One client, Rent-to-Own, is a social enterprise in Zambia that provides high-scale equipment to low-scale businesspeople to jump-start economic growth. Another client is Splash Mobile Money in Sierra Leone—the country’s first mobile payment platform to improve peer-to-peer money lending, something particularly helpful for the country’s rural population.
ONE EXAMPLE
Another organization Sidley assists is the Global Shea Alliance, based in Accra, Ghana. The GSA works in 28 countries to promote the use of shea—known as shea butter when used in chocolate and cosmetics.
Sidley advises the GSA on how to dismantle trade barriers in the United States and India. Currently, both countries do not allow shea butter in chocolate. However, as Geneva-based Sidley attorney Colette van der Ven notes, the international standard allows for up to 5 percent of noncocoa vegetable fats in chocolate.
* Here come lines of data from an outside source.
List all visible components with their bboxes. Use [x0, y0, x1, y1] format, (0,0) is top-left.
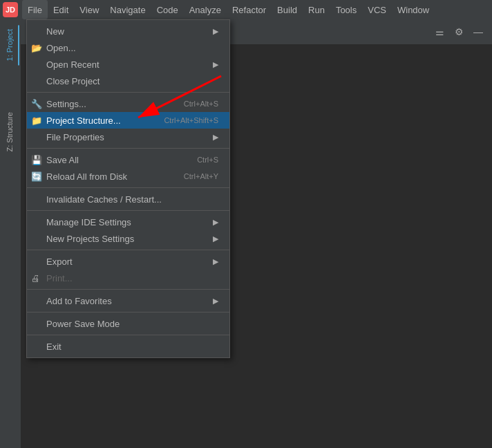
menu-item-power-save-label: Power Save Mode [46, 319, 120, 329]
print-icon: 🖨 [31, 273, 40, 283]
menu-item-export[interactable]: Export ▶ [27, 253, 229, 270]
menu-item-print: 🖨 Print... [27, 270, 229, 286]
menu-item-settings-label: Settings... [46, 99, 86, 109]
menu-item-exit-label: Exit [46, 342, 62, 352]
menu-item-settings[interactable]: 🔧 Settings... Ctrl+Alt+S [27, 95, 229, 112]
menu-item-open[interactable]: 📂 Open... [27, 39, 229, 56]
menu-item-reload[interactable]: 🔄 Reload All from Disk Ctrl+Alt+Y [27, 168, 229, 185]
separator-3 [27, 187, 229, 188]
menu-item-exit[interactable]: Exit [27, 338, 229, 355]
project-structure-icon: 📁 [31, 115, 42, 126]
menu-arrow-favorites: ▶ [213, 297, 218, 306]
menu-item-manage-ide-label: Manage IDE Settings [46, 217, 131, 227]
separator-5 [27, 250, 229, 250]
menu-item-close-project[interactable]: Close Project [27, 73, 229, 89]
menu-item-invalidate-label: Invalidate Caches / Restart... [46, 194, 162, 205]
menu-item-file-properties[interactable]: File Properties ▶ [27, 129, 229, 145]
menu-item-project-structure[interactable]: 📁 Project Structure... Ctrl+Alt+Shift+S [27, 112, 229, 129]
menu-item-open-recent-label: Open Recent [46, 59, 100, 70]
menu-arrow-new-projects: ▶ [213, 234, 218, 243]
menu-item-new-projects-settings-label: New Projects Settings [46, 234, 134, 244]
reload-icon: 🔄 [31, 171, 42, 182]
separator-4 [27, 210, 229, 211]
separator-1 [27, 92, 229, 93]
menu-arrow-new: ▶ [213, 27, 218, 36]
open-folder-icon: 📂 [31, 43, 42, 53]
menu-item-new-label: New [46, 26, 64, 37]
menu-item-project-structure-label: Project Structure... [46, 115, 121, 126]
menu-item-favorites[interactable]: Add to Favorites ▶ [27, 292, 229, 309]
project-structure-shortcut: Ctrl+Alt+Shift+S [164, 116, 218, 124]
save-all-shortcut: Ctrl+S [197, 156, 218, 164]
menu-arrow-manage-ide: ▶ [213, 218, 218, 227]
separator-2 [27, 148, 229, 149]
menu-item-new-projects-settings[interactable]: New Projects Settings ▶ [27, 230, 229, 247]
menu-arrow-file-props: ▶ [213, 133, 218, 142]
settings-wrench-icon: 🔧 [31, 99, 42, 109]
separator-7 [27, 312, 229, 312]
menu-item-invalidate-caches[interactable]: Invalidate Caches / Restart... [27, 191, 229, 207]
menu-arrow-open-recent: ▶ [213, 60, 218, 69]
file-dropdown-menu: New ▶ 📂 Open... Open Recent ▶ Close Proj… [26, 19, 230, 358]
menu-item-reload-label: Reload All from Disk [46, 171, 127, 182]
separator-6 [27, 289, 229, 290]
dropdown-overlay: New ▶ 📂 Open... Open Recent ▶ Close Proj… [0, 0, 492, 448]
menu-item-open-label: Open... [46, 43, 76, 53]
menu-item-save-all[interactable]: 💾 Save All Ctrl+S [27, 151, 229, 168]
separator-8 [27, 335, 229, 335]
menu-item-manage-ide[interactable]: Manage IDE Settings ▶ [27, 214, 229, 230]
menu-item-open-recent[interactable]: Open Recent ▶ [27, 56, 229, 73]
reload-shortcut: Ctrl+Alt+Y [184, 172, 218, 180]
menu-item-print-label: Print... [46, 273, 73, 283]
menu-item-favorites-label: Add to Favorites [46, 296, 112, 306]
menu-item-export-label: Export [46, 256, 73, 267]
menu-item-power-save[interactable]: Power Save Mode [27, 315, 229, 332]
menu-item-new[interactable]: New ▶ [27, 23, 229, 39]
settings-shortcut: Ctrl+Alt+S [184, 100, 218, 108]
menu-arrow-export: ▶ [213, 257, 218, 266]
save-icon: 💾 [31, 155, 42, 165]
menu-item-save-all-label: Save All [46, 155, 79, 165]
menu-item-file-properties-label: File Properties [46, 132, 104, 142]
menu-item-close-project-label: Close Project [46, 76, 100, 86]
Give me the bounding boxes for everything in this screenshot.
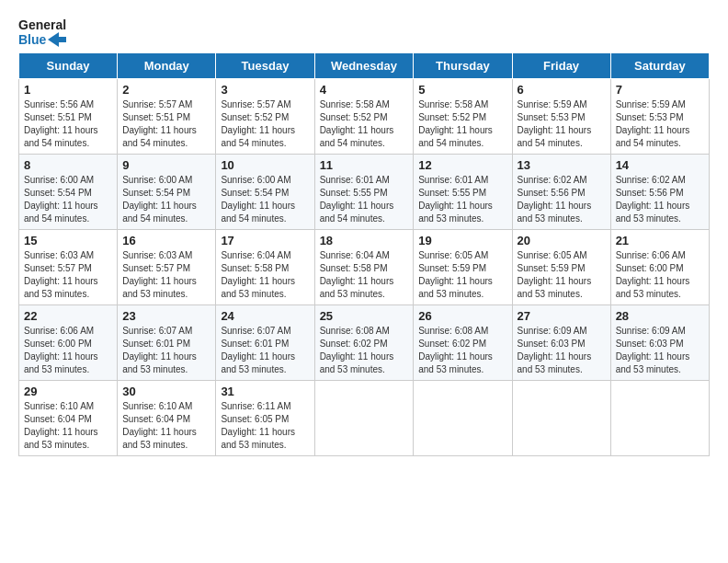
calendar-cell: 14 Sunrise: 6:02 AMSunset: 5:56 PMDaylig… <box>610 155 709 230</box>
cell-info: Sunrise: 6:01 AMSunset: 5:55 PMDaylight:… <box>418 175 493 224</box>
calendar-cell: 16 Sunrise: 6:03 AMSunset: 5:57 PMDaylig… <box>118 230 216 305</box>
calendar-cell: 5 Sunrise: 5:58 AMSunset: 5:52 PMDayligh… <box>414 79 512 155</box>
calendar-cell: 28 Sunrise: 6:09 AMSunset: 6:03 PMDaylig… <box>610 305 709 381</box>
cell-info: Sunrise: 6:04 AMSunset: 5:58 PMDaylight:… <box>320 250 394 299</box>
svg-marker-0 <box>48 32 66 47</box>
calendar-cell: 12 Sunrise: 6:01 AMSunset: 5:55 PMDaylig… <box>414 155 512 230</box>
day-number: 28 <box>616 309 704 323</box>
day-number: 23 <box>122 309 210 323</box>
calendar-cell: 9 Sunrise: 6:00 AMSunset: 5:54 PMDayligh… <box>118 155 216 230</box>
calendar-cell: 8 Sunrise: 6:00 AMSunset: 5:54 PMDayligh… <box>19 155 118 230</box>
day-number: 16 <box>122 234 210 247</box>
day-number: 10 <box>221 158 309 172</box>
calendar-cell: 10 Sunrise: 6:00 AMSunset: 5:54 PMDaylig… <box>216 155 314 230</box>
cell-info: Sunrise: 6:10 AMSunset: 6:04 PMDaylight:… <box>24 401 98 450</box>
day-number: 24 <box>221 309 309 323</box>
cell-info: Sunrise: 5:56 AMSunset: 5:51 PMDaylight:… <box>24 99 98 148</box>
calendar-cell: 20 Sunrise: 6:05 AMSunset: 5:59 PMDaylig… <box>512 230 610 305</box>
day-number: 21 <box>616 234 704 247</box>
day-number: 8 <box>24 158 112 172</box>
day-number: 2 <box>122 83 210 97</box>
day-number: 17 <box>221 234 309 247</box>
calendar-cell: 7 Sunrise: 5:59 AMSunset: 5:53 PMDayligh… <box>610 79 709 155</box>
calendar-cell <box>610 381 709 456</box>
calendar-week-1: 1 Sunrise: 5:56 AMSunset: 5:51 PMDayligh… <box>19 79 710 155</box>
cell-info: Sunrise: 6:09 AMSunset: 6:03 PMDaylight:… <box>518 326 592 374</box>
calendar-week-2: 8 Sunrise: 6:00 AMSunset: 5:54 PMDayligh… <box>19 155 710 230</box>
cell-info: Sunrise: 5:58 AMSunset: 5:52 PMDaylight:… <box>320 99 394 148</box>
day-number: 26 <box>418 309 506 323</box>
day-number: 25 <box>320 309 409 323</box>
day-number: 13 <box>518 158 606 172</box>
cell-info: Sunrise: 6:10 AMSunset: 6:04 PMDaylight:… <box>122 401 197 450</box>
cell-info: Sunrise: 6:00 AMSunset: 5:54 PMDaylight:… <box>24 175 98 224</box>
logo-arrow-icon <box>48 32 66 47</box>
calendar-cell: 19 Sunrise: 6:05 AMSunset: 5:59 PMDaylig… <box>414 230 512 305</box>
calendar-cell: 23 Sunrise: 6:07 AMSunset: 6:01 PMDaylig… <box>118 305 216 381</box>
calendar-cell: 18 Sunrise: 6:04 AMSunset: 5:58 PMDaylig… <box>314 230 414 305</box>
cell-info: Sunrise: 5:58 AMSunset: 5:52 PMDaylight:… <box>418 99 493 148</box>
day-number: 18 <box>320 234 409 247</box>
calendar-cell: 26 Sunrise: 6:08 AMSunset: 6:02 PMDaylig… <box>414 305 512 381</box>
cell-info: Sunrise: 6:04 AMSunset: 5:58 PMDaylight:… <box>221 250 295 299</box>
weekday-tuesday: Tuesday <box>216 53 314 79</box>
day-number: 9 <box>122 158 210 172</box>
calendar-cell: 27 Sunrise: 6:09 AMSunset: 6:03 PMDaylig… <box>512 305 610 381</box>
cell-info: Sunrise: 6:05 AMSunset: 5:59 PMDaylight:… <box>518 250 592 299</box>
calendar-week-4: 22 Sunrise: 6:06 AMSunset: 6:00 PMDaylig… <box>19 305 710 381</box>
calendar-cell: 29 Sunrise: 6:10 AMSunset: 6:04 PMDaylig… <box>19 381 118 456</box>
day-number: 14 <box>616 158 704 172</box>
cell-info: Sunrise: 6:07 AMSunset: 6:01 PMDaylight:… <box>221 326 295 374</box>
cell-info: Sunrise: 6:01 AMSunset: 5:55 PMDaylight:… <box>320 175 394 224</box>
weekday-friday: Friday <box>512 53 610 79</box>
day-number: 7 <box>616 83 704 97</box>
cell-info: Sunrise: 6:02 AMSunset: 5:56 PMDaylight:… <box>518 175 592 224</box>
calendar-cell: 17 Sunrise: 6:04 AMSunset: 5:58 PMDaylig… <box>216 230 314 305</box>
cell-info: Sunrise: 6:00 AMSunset: 5:54 PMDaylight:… <box>221 175 295 224</box>
weekday-sunday: Sunday <box>19 53 118 79</box>
day-number: 4 <box>320 83 409 97</box>
weekday-monday: Monday <box>118 53 216 79</box>
day-number: 6 <box>518 83 606 97</box>
day-number: 20 <box>518 234 606 247</box>
cell-info: Sunrise: 6:02 AMSunset: 5:56 PMDaylight:… <box>616 175 690 224</box>
cell-info: Sunrise: 6:06 AMSunset: 6:00 PMDaylight:… <box>24 326 98 374</box>
cell-info: Sunrise: 6:09 AMSunset: 6:03 PMDaylight:… <box>616 326 690 374</box>
calendar-week-5: 29 Sunrise: 6:10 AMSunset: 6:04 PMDaylig… <box>19 381 710 456</box>
weekday-wednesday: Wednesday <box>314 53 414 79</box>
calendar-cell: 31 Sunrise: 6:11 AMSunset: 6:05 PMDaylig… <box>216 381 314 456</box>
cell-info: Sunrise: 6:03 AMSunset: 5:57 PMDaylight:… <box>24 250 98 299</box>
calendar-cell: 3 Sunrise: 5:57 AMSunset: 5:52 PMDayligh… <box>216 79 314 155</box>
calendar-cell: 6 Sunrise: 5:59 AMSunset: 5:53 PMDayligh… <box>512 79 610 155</box>
calendar-cell <box>314 381 414 456</box>
cell-info: Sunrise: 5:59 AMSunset: 5:53 PMDaylight:… <box>616 99 690 148</box>
calendar-body: 1 Sunrise: 5:56 AMSunset: 5:51 PMDayligh… <box>19 79 710 456</box>
logo-text-blue: Blue <box>18 33 46 47</box>
cell-info: Sunrise: 5:57 AMSunset: 5:51 PMDaylight:… <box>122 99 197 148</box>
cell-info: Sunrise: 6:00 AMSunset: 5:54 PMDaylight:… <box>122 175 197 224</box>
calendar-cell <box>414 381 512 456</box>
calendar-cell: 4 Sunrise: 5:58 AMSunset: 5:52 PMDayligh… <box>314 79 414 155</box>
cell-info: Sunrise: 5:57 AMSunset: 5:52 PMDaylight:… <box>221 99 295 148</box>
cell-info: Sunrise: 6:11 AMSunset: 6:05 PMDaylight:… <box>221 401 295 450</box>
day-number: 22 <box>24 309 112 323</box>
day-number: 31 <box>221 385 309 398</box>
day-number: 11 <box>320 158 409 172</box>
calendar-week-3: 15 Sunrise: 6:03 AMSunset: 5:57 PMDaylig… <box>19 230 710 305</box>
weekday-saturday: Saturday <box>610 53 709 79</box>
calendar-cell: 15 Sunrise: 6:03 AMSunset: 5:57 PMDaylig… <box>19 230 118 305</box>
cell-info: Sunrise: 6:08 AMSunset: 6:02 PMDaylight:… <box>320 326 394 374</box>
calendar-cell: 25 Sunrise: 6:08 AMSunset: 6:02 PMDaylig… <box>314 305 414 381</box>
calendar-table: SundayMondayTuesdayWednesdayThursdayFrid… <box>18 52 710 456</box>
logo-text-general: General <box>18 18 66 32</box>
calendar-cell: 2 Sunrise: 5:57 AMSunset: 5:51 PMDayligh… <box>118 79 216 155</box>
calendar-cell: 22 Sunrise: 6:06 AMSunset: 6:00 PMDaylig… <box>19 305 118 381</box>
calendar-cell: 11 Sunrise: 6:01 AMSunset: 5:55 PMDaylig… <box>314 155 414 230</box>
cell-info: Sunrise: 6:07 AMSunset: 6:01 PMDaylight:… <box>122 326 197 374</box>
calendar-cell: 13 Sunrise: 6:02 AMSunset: 5:56 PMDaylig… <box>512 155 610 230</box>
cell-info: Sunrise: 6:05 AMSunset: 5:59 PMDaylight:… <box>418 250 493 299</box>
day-number: 3 <box>221 83 309 97</box>
calendar-cell <box>512 381 610 456</box>
day-number: 12 <box>418 158 506 172</box>
cell-info: Sunrise: 6:08 AMSunset: 6:02 PMDaylight:… <box>418 326 493 374</box>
Van der Ven and other Sidley attorneys assist the alliance by providing legal analysis and justification for the rule change. This effort includes the drafting and filing of a citizen petition with the Food and Drug Administration to change the rule, as well as organizing a panel at the World Trade Organization Public Forum about shea butter and regulatory barriers, according to Diane McEnroe, a partner in Sidley’s New York office.
“They are an incredibly passionate group of attorneys,” explains Joseph Funt, the GSA’s managing director. “They are not just interested in removing the trade barriers; they are interested in our sustainability projects and helping the GSA grow internationally.”
Beyond helping the organizations themselves, this program is a way to improve the in-country law firms they partner with. According to Andersen, the partnership between Sidley and a Ghanaian firm improved that firm’s capacity to take on pro bono legal work. This, he says, will position them to take on Western clients as more Western investment enters the country.
While the core goal of the program is to assist organizations abroad, Sidley attorneys are also reaping benefits. Van der Ven, a WTO litigator, says this work creates a perspective she would not otherwise have. “It helps you to better understand what the on-the-ground implications are of different trade provisions.”
Similarly, McEnroe, whose practice area is FDA regulation, says that working on these pro bono projects provides a better understanding of how things get from the farm to a finished product. “We don’t always see that with our packaged-food clients,” she says.
Tommer Yoked, a sixth-year associate in Sidley’s Houston office, says the breadth of experiences from the Africa-Asia program have given him more confidence.
One of Yoked’s pro bono projects allowed him to take his experience structuring deals in the energy sector and apply it to rural farmers in East Africa. Ultimately, this effort helped farmers in Malawi and Tanzania improve the selling price of their product and decrease the cost they pay for seeds.
Even with the added hurdles in the developing world, Yoked says he feels this work is rewarding because “you are seeing the fruits of your labor.” And of his work in Tanzania he says: “It was one of those moments that made me really glad I went to law school.”